Tyganov Sergey A, Mochalova Ekaterina P, Melnikov Ivan Y, Vikhlyantsev Ivan M, Ulanova Anna D, Sharlo Kristina A, Mirzoev Timur M, Shenkman Boris S
Myology Laboratory, Institute of Biomedical Problems, Russian Academy of Sciences, Moscow, Russia.
Institute of Theoretical and Experimental Biophysics, Russian Academy of Sciences, Pushchino, Russia.
FASEB J. 2021 Oct;35(10):e21905. doi: 10.1096/fj.202100783R.

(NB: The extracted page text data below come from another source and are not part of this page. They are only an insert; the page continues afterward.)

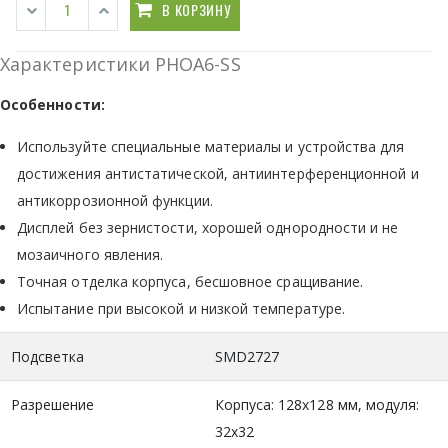
В КОРЗИНУ
Характеристики PHOA6-SS
Особенности:
Используйте специальные материалы и устройства для
достижения антистатической, антиинтерференционной и
антикоррозионной функции.
Дисплей без зернистости, хорошей однородности и не
мозаичного явления.
Точная отделка корпуса, бесшовное сращивание.
Испытание при высокой и низкой температуре.
Подсветка
SMD2727
Разрешение
Корпуса: 128x128 мм, модуля:
32х32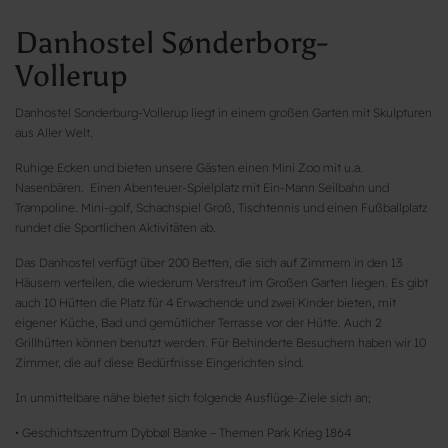
Danhostel Sønderborg-
Vollerup
Danhostel Sonderburg-Vollerup liegt in einem großen Garten mit Skulpturen
aus Aller Welt.
Ruhige Ecken und bieten unsere Gästen einen Mini Zoo mit u.a.
Nasenbären. Einen Abenteuer-Spielplatz mit Ein-Mann Seilbahn und
Trampoline. Mini-golf, Schachspiel Groß, Tischtennis und einen Fußballplatz
rundet die Sportlichen Aktivitäten ab.
Das Danhostel verfügt über 200 Betten, die sich auf Zimmern in den 13
Häusern verteilen, die wiederum Verstreut im Großen Garten liegen. Es gibt
auch 10 Hütten die Platz für 4 Erwachende und zwei Kinder bieten, mit
eigener Küche, Bad und gemütlicher Terrasse vor der Hütte. Auch 2
Grillhütten können benutzt werden. Für Behinderte Besuchern haben wir 10
Zimmer, die auf diese Bedürfnisse Eingerichten sind.
In unmittelbare nähe bietet sich folgende Ausflüge-Ziele sich an;
• Geschichtszentrum Dybbøl Banke – Themen Park Krieg 1864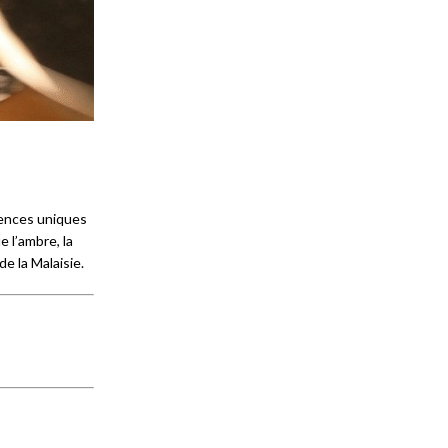
sences uniques
 l’ambre, la
e la Malaisie.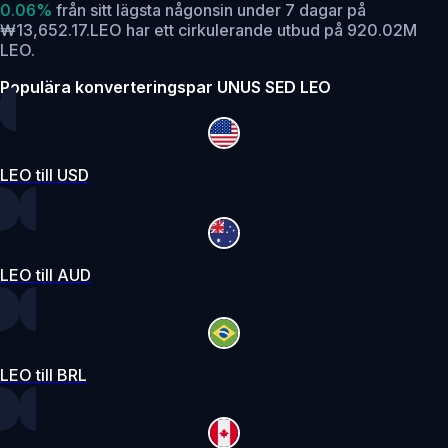
0.06%
från sitt lägsta någonsin under 7 dagar på
₩13,652.17.
LEO har ett cirkulerande utbud på 920.02M
LEO.
Populära konverteringspar UNUS SED LEO
LEO till USD
LEO till AUD
LEO till BRL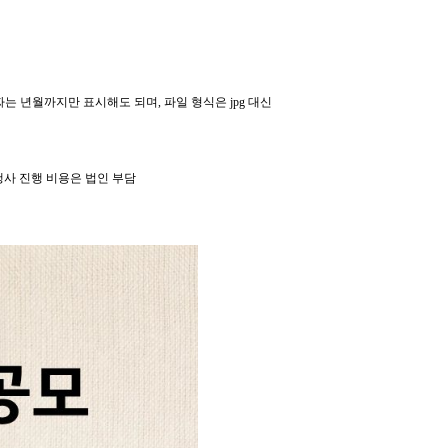
날짜는 년월까지만 표시해도 되며, 파일 형식은 jpg 대신
행사 진행 비용은 법인 부담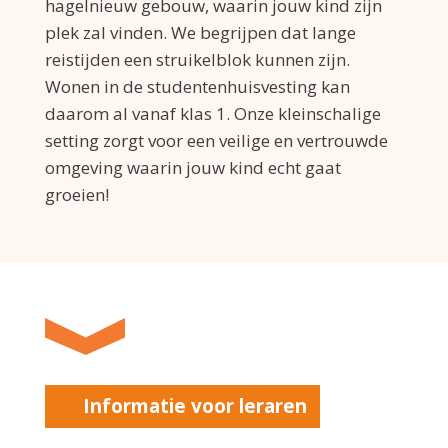
hagelnieuw gebouw, waarin jouw kind zijn
plek zal vinden. We begrijpen dat lange
reistijden een struikelblok kunnen zijn.
Wonen in de studentenhuisvesting kan
daarom al vanaf klas 1. Onze kleinschalige
setting zorgt voor een veilige en vertrouwde
omgeving waarin jouw kind echt gaat
groeien!
Informatie voor leraren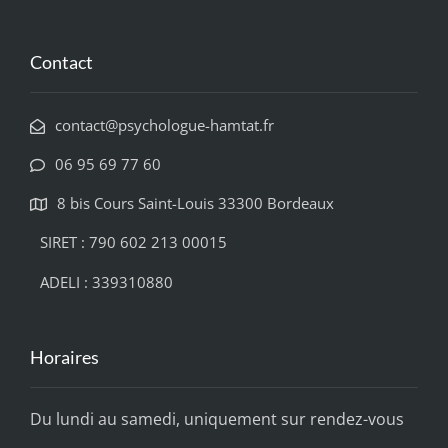
Contact
contact@psychologue-hamtat.fr
06 95 69 77 60
8 bis Cours Saint-Louis 33300 Bordeaux
SIRET : 790 602 213 00015
ADELI : 339310880
Horaires
Du lundi au samedi, uniquement sur rendez-vous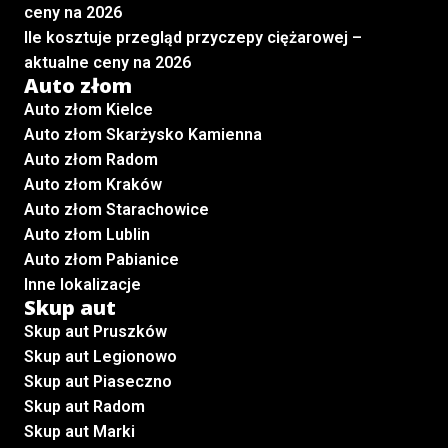
ceny na 2026
Ile kosztuje przegląd przyczepy ciężarowej –
aktualne ceny na 2026
Auto złom
Auto złom Kielce
Auto złom Skarżysko Kamienna
Auto złom Radom
Auto złom Kraków
Auto złom Starachowice
Auto złom Lublin
Auto złom Pabianice
Inne lokalizacje
Skup aut
Skup aut Pruszków
Skup aut Legionowo
Skup aut Piaseczno
Skup aut Radom
Skup aut Marki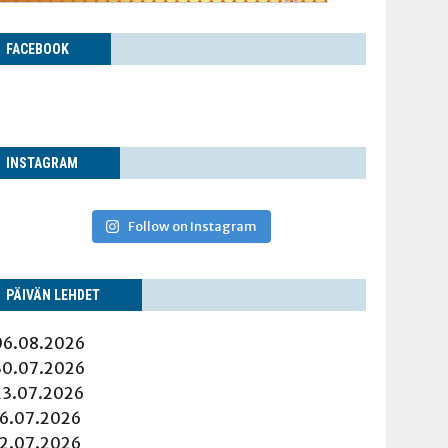
FACE­BOOK
INS­TA­GRAM
Follow on Instagram
PÄI­VÄN LEHDET
06.08.2026
30.07.2026
23.07.2026
16.07.2026
12.07.2026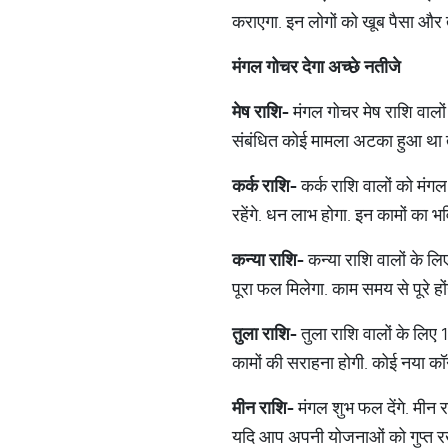
कराएगा. इन लोगों को खूब पैसा और त
मंगल
गोचर
देगा
अच्
छे
नतीजे
मेष
राशि
-
मंगल गोचर मेष राशि वालों 
संबंधित कोई मामला अटका हुआ था तो 
कर्क
राशि
-
कर्क राशि वालों को मंगल 
रहेंगे. धन लाभ होगा. इन कामों का भव
कन्या
राशि
-
कन्‍या राशि वालों के ल
पूरा फल मिलेगा. काम समय से पूरे ह
तुला
राशि
-
तुला राशि वालों के लिए 
कामों की सराहना होगी. कोई नया कॉ
मीन
राशि
-
मंगल शुभ फल देंगे. मीन र
यदि आप अपनी योजनाओं को गुप्‍त रखते 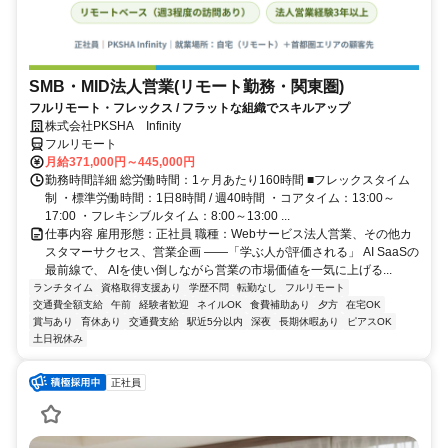
SMB・MID法人営業(リモート勤務・関東圏)
フルリモート・フレックス / フラットな組織でスキルアップ
株式会社PKSHA Infinity
フルリモート
月給371,000円～445,000円
勤務時間詳細 総労働時間：1ヶ月あたり160時間 ■フレックスタイム
制 ・標準労働時間：1日8時間 / 週40時間 ・コアタイム：13:00～
17:00 ・フレキシブルタイム：8:00～13:00 ...
仕事内容 雇用形態：正社員 職種：Webサービス法人営業、その他カ
スタマーサクセス、営業企画 ――「学ぶ人が評価される」 AI SaaSの
最前線で、 AIを使い倒しながら営業の市場価値を一気に上げる...
ランチタイム
資格取得支援あり
学歴不問
転勤なし
フルリモート
交通費全額支給
午前
経験者歓迎
ネイルOK
食費補助あり
夕方
在宅OK
賞与あり
育休あり
交通費支給
駅近5分以内
深夜
長期休暇あり
ピアスOK
土日祝休み
正社員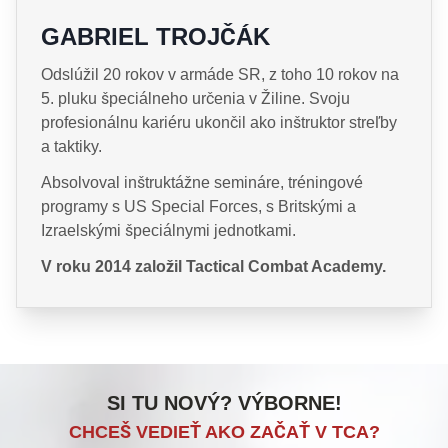
GABRIEL TROJČÁK
Odslúžil 20 rokov v armáde SR, z toho 10 rokov na
5. pluku špeciálneho určenia v Žiline. Svoju
profesionálnu kariéru ukončil ako inštruktor streľby
a taktiky.
Absolvoval inštruktážne semináre, tréningové
programy s US Special Forces, s Britskými a
Izraelskými špeciálnymi jednotkami.
V roku 2014 založil Tactical Combat Academy.
SI TU NOVÝ? VÝBORNE!
CHCEŠ VEDIEŤ AKO ZAČAŤ V TCA?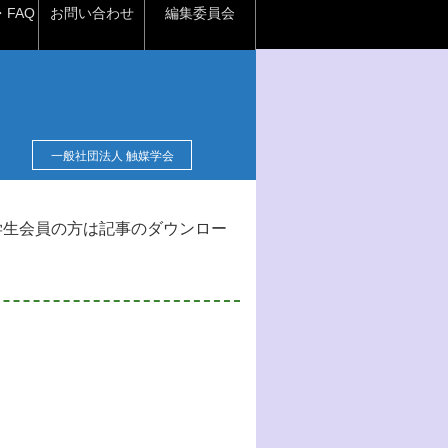
FAQ
お問い合わせ
編集委員会
一般社団法人 触媒学会
学生会員の方は記事のダウンロー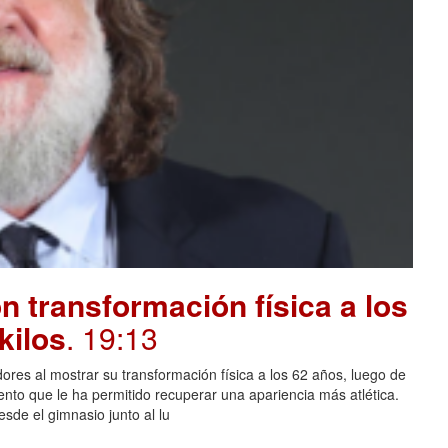
 transformación física a los
kilos
. 19:13
ores al mostrar su transformación física a los 62 años, luego de
ento que le ha permitido recuperar una apariencia más atlética.
sde el gimnasio junto al lu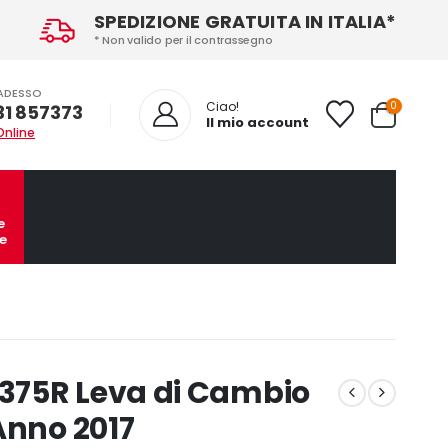
SPEDIZIONE GRATUITA IN ITALIA*
* Non valido per il contrassegno
ADESSO
0
Ciao!
31 857373
Il mio account
Online
e
e
375R Leva di Cambio
Anno 2017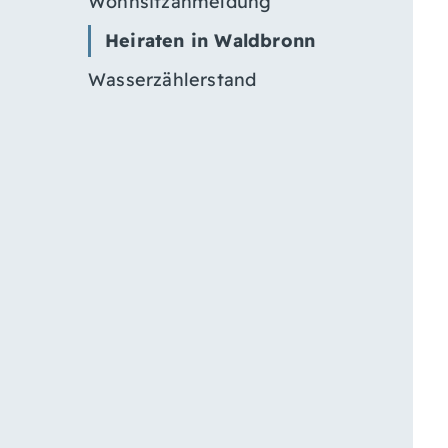
Wohnsitzanmeldung
Heiraten in Waldbronn
Wasserzählerstand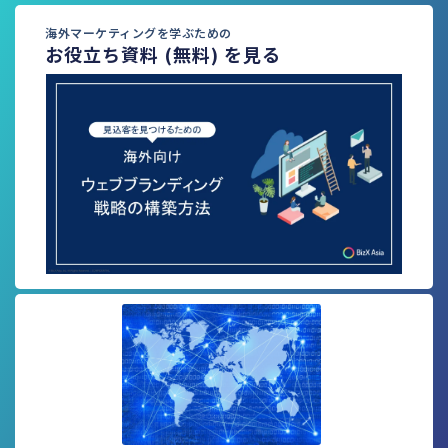
海外マーケティングを学ぶための
お役立ち資料 (無料) を見る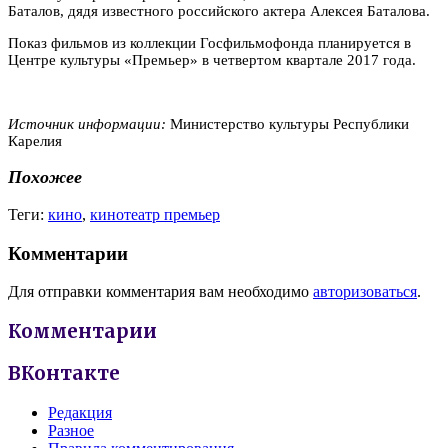
Баталов, дядя известного российского актера Алексея Баталова.
Показ фильмов из коллекции Госфильмофонда планируется в
Центре культуры «Премьер» в четвертом квартале 2017 года.
Источник информации:
Министерство культуры Республики
Карелия
Похожее
Теги:
кино
,
кинотеатр премьер
Комментарии
Для отправки комментария вам необходимо
авторизоваться
.
Комментарии
ВКонтакте
Редакция
Разное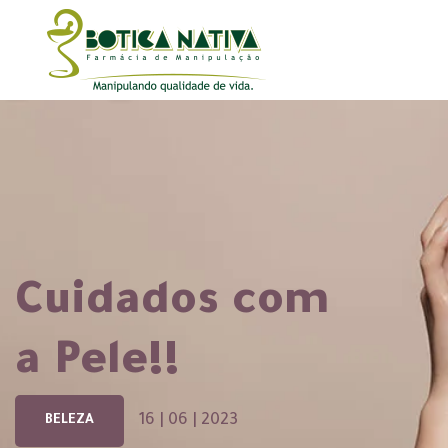
Cuidados com
a Pele!!
16 | 06 | 2023
BELEZA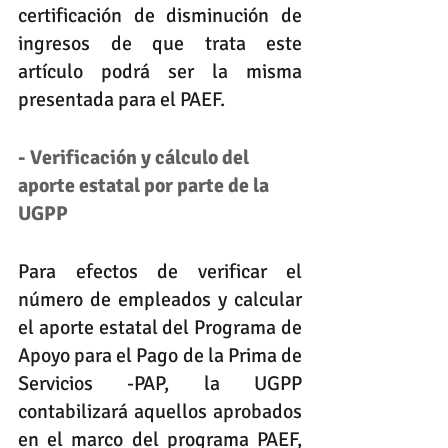
certificación de disminución de 
ingresos de que trata este 
artículo podrá ser la misma 
presentada para el PAEF.
- Verificación y cálculo del 
aporte estatal por parte de la 
UGPP
Para efectos de verificar el 
número de empleados y calcular 
el aporte estatal del Programa de 
Apoyo para el Pago de la Prima de 
Servicios -PAP, la UGPP 
contabilizará aquellos aprobados 
en el marco del programa PAEF, 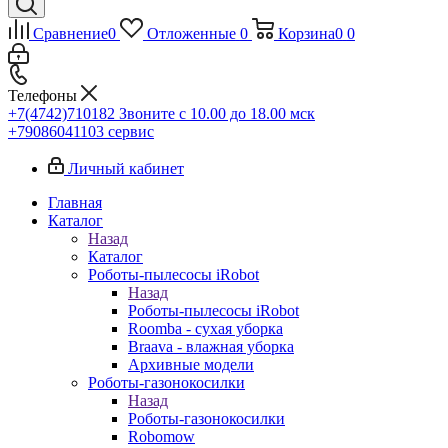
Сравнение
0
Отложенные
0
Корзина
0
0
Телефоны
+7(4742)710182
Звоните с 10.00 до 18.00 мск
+79086041103
сервис
Личный кабинет
Главная
Каталог
Назад
Каталог
Роботы-пылесосы iRobot
Назад
Роботы-пылесосы iRobot
Roomba - сухая уборка
Braava - влажная уборка
Архивные модели
Роботы-газонокосилки
Назад
Роботы-газонокосилки
Robomow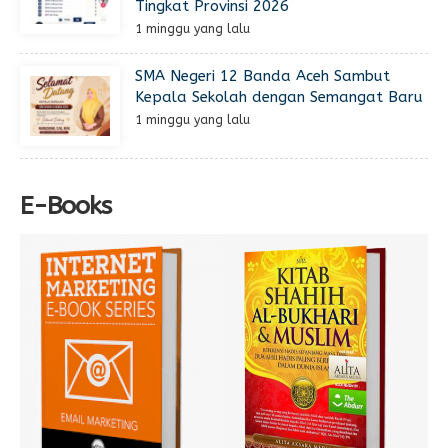
Tingkat Provinsi 2026
1 minggu yang lalu
SMA Negeri 12 Banda Aceh Sambut
Kepala Sekolah dengan Semangat Baru
1 minggu yang lalu
E-Books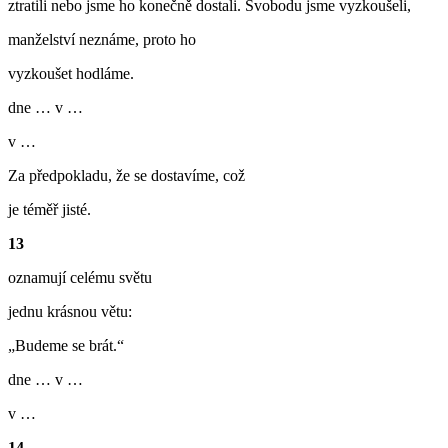
ztratili nebo jsme ho konečně dostali. Svobodu jsme vyzkoušeli,
manželství neznáme, proto ho
vyzkoušet hodláme.
dne … v …
v …
Za předpokladu, že se dostavíme, což
je téměř jisté.
13
oznamují celému světu
jednu krásnou větu:
„Budeme se brát.“
dne … v …
v …
14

The study was aimed at investigating the mechanisms and structures which determine mechanical properties of skeletal muscles under gravitational unloading and plantar mechanical stimulation (PMS). We hypothesized that PMS would increase NO production and prevent an unloading-induced reduction in skeletal muscle passive stiffness. Wistar rats were hindlimb suspended and subjected to a daily PMS and one group of stimulated animals was also treated with nitric oxide synthase (NOS) inhibitor (L-NAME). Animals received mechanical stimulation of the feet for 4 h a day throughout 7-day hindlimb suspension (HS) according to a scheme that mimics the normal walking of the animal. Seven-day HS led to a significant reduction in soleus muscle weight by 25%. However, PMS did not prevent the atrophic effect induced by HS. Gravitational unloading led to a significant decrease in maximum isometric force and passive stiffness by 38% and 31%, respectively. The use of PMS prevented a decrease in the maximum isometric strength of the soleus muscle. At the same time, the passive stiffness of the soleus in the PMS group significantly exceeded the control values by 40%. L-NAME (NOS inhibitor) administration attenuated the effect of PMS on passive stiffness and maximum force of the soleus muscle. The content of the studied cytoskeletal proteins (α-actinin-2, α-actinin-3, desmin, titin, nebulin) decreased after 7-day HS, but this decrease was successfully prevented by PMS in a NOS-dependent manner. We also observed significant decreases in mRNA expression levels of α-actinin-2, desmin, and titin after HS, which was prevented by PMS. The study also revealed a significant NOS-dependent effect of PMS on the content of collagen-1a, but not collagen-3a. Thus, PMS during mechanical unloading is able to maintain soleus muscle passive tension and force as well as mRNA transcription and protein contents of cytoskeletal proteins in a NOS-dependent manner.
该研究旨在探究在重力卸载和足底机械刺激(PMS)作用下决定骨骼肌力学特性的机制和结构。我们假设PMS会增加一氧化氮(NO)的产生,并防止卸载引起的骨骼肌被动僵硬度降低。将Wistar大鼠后肢悬吊,并给予每日PMS,一组受刺激的动物还接受一氧化氮合酶(NOS)抑制剂(L-NAME)治疗。在7天的后肢悬吊(HS)期间,动物每天接受4小时的足部机械刺激,刺激方案模拟动物正常行走。7天的HS导致比目鱼肌重量显著降低25%。然而,PMS并未阻止HS诱导的萎缩效应。重力卸载分别导致最大等长力和被动僵硬度显著降低38%和31%。使用PMS可防止比目鱼肌最大等长力量降低。同时,PMS组比目鱼肌的被动僵硬度显著超过对照组值40%。给予L-NAME(NOS抑制剂)减弱了PMS对比目鱼肌被动僵硬度和最大力量的影响。7天的HS后,所研究的细胞骨架蛋白(α-辅肌动蛋白-2、α-辅肌动蛋白-3、结蛋白、肌联蛋白、伴肌动蛋白)含量降低,但PMS以NOS依赖的方式成功阻止了这种降低。我们还观察到HS后α-辅肌动蛋白-2、结蛋白和肌联蛋白的mRNA表达水平显著降低,而PMS可阻止这种降低。该研究还揭示了PMS对Ⅰ型胶原蛋白(collagen-1a)含量有显著的NOS依赖效应,但对Ⅲ型胶原蛋白(collagen-3a)没有影响。因此,机械卸载期间的PMS能够以NOS依赖的方式维持比目鱼肌的被动张力和力量以及细胞骨架蛋白的mRNA转录和蛋白质含量。